A couple of weeks ago, I read a post which declared that it isn’t the struggles we face which kill us, it is the stigma which comes with them. And one of the ways of working against stigma is to share. The bigger and more open the group of people who refuse to hide away, the more likely that stigma will reduce.
The gay activist Harvey Milk was once asked by a younger gay man what he could do to help the movement, and Harvey Milk said, “Go out and tell someone.” There’s always somebody who wants to confiscate our humanity, and there are always stories that restore it. If we live out loud, we can trounce the hatred (Andrew Solomon).
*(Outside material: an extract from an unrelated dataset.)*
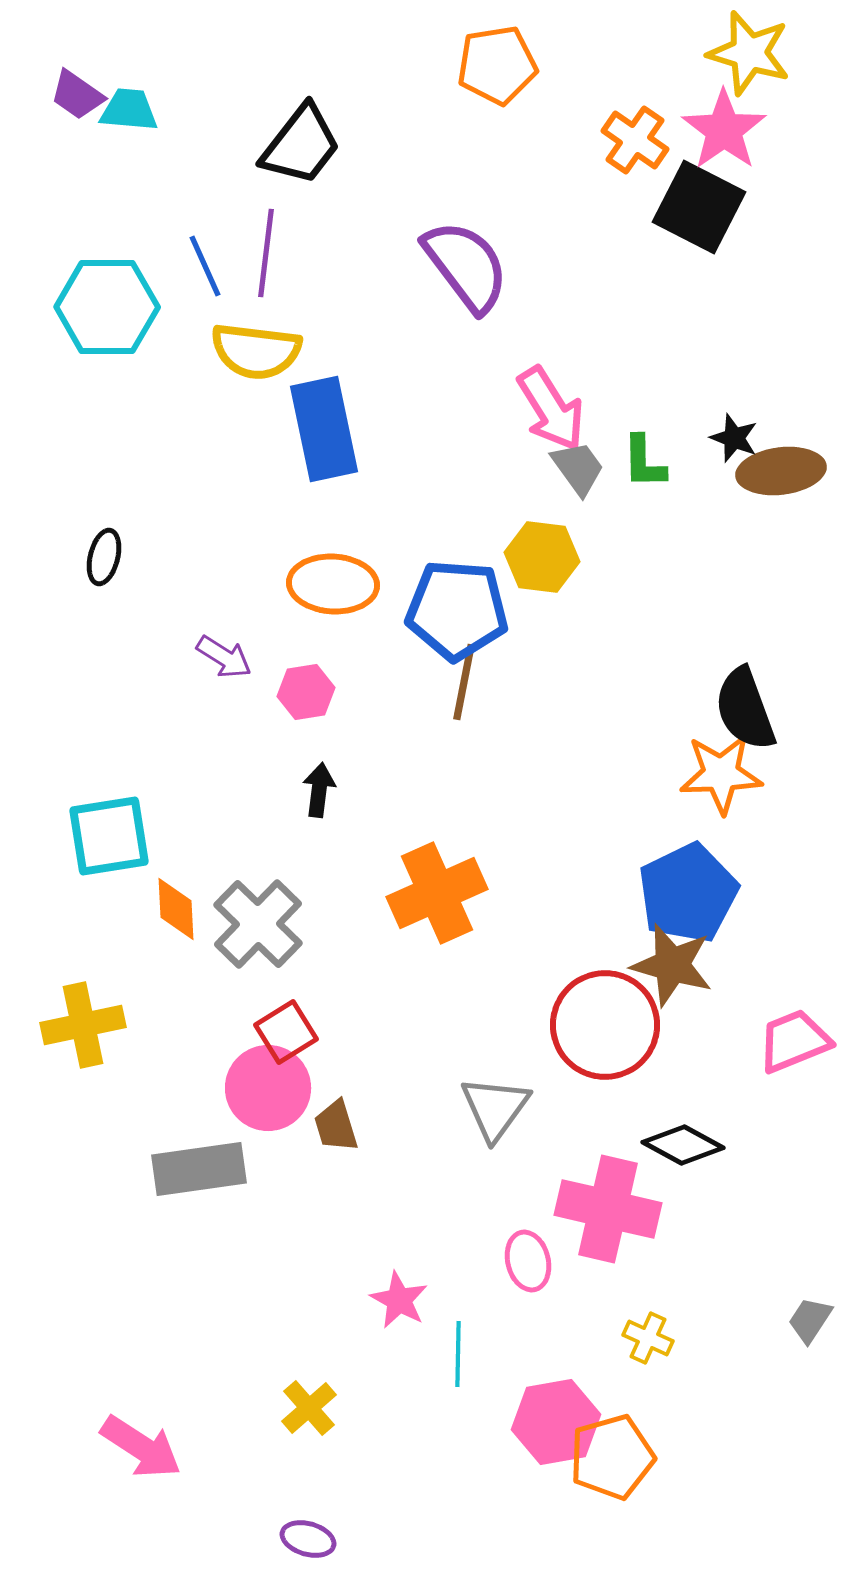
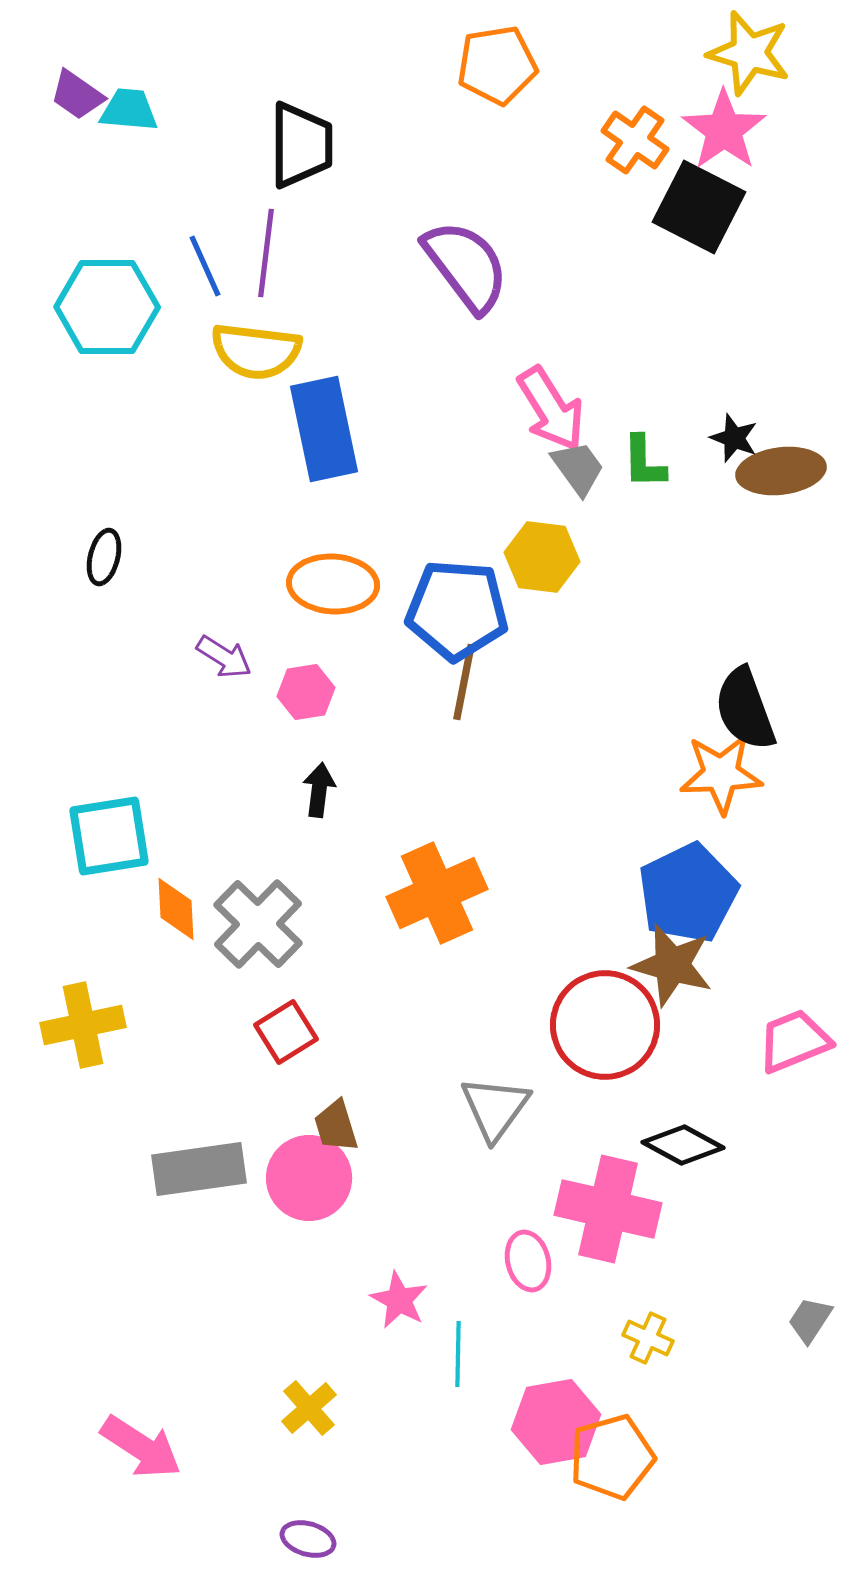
black trapezoid at (301, 145): rotated 38 degrees counterclockwise
pink circle at (268, 1088): moved 41 px right, 90 px down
I learned that questions and fears are okay. When we doubt the paths or insights we have, we learn to explore new answers. I learned that I have choices, and I have a past. It’s a part of who I am, and it shaped my life today.
Forge meaning. Build identity. Forge meaning. Build identity. And then invite the world to share your joy.
My journey into psychotherapy began with relief, but it brought joy. No matter how insightful critical theory is, and no matter how important it is to realize that people should never adapt to oppressive circumstances, I would never speak out against my own experience of psychotherapy. It shouldn’t be stigmatized. Actually, health care should award points for people who go to therapy in the same way they award points for people going to gym.
People told me that therapy could make me selfish. They said it was about navel gazing. But I found the opposite to be true. I’m still anxious at times, but I know what to do with it and how to ride the waves. I haven’t lost my sensitivity. By focusing less on what could go wrong (with my life) I’ve been able to take far more interest in the world around me. And so I share my joy.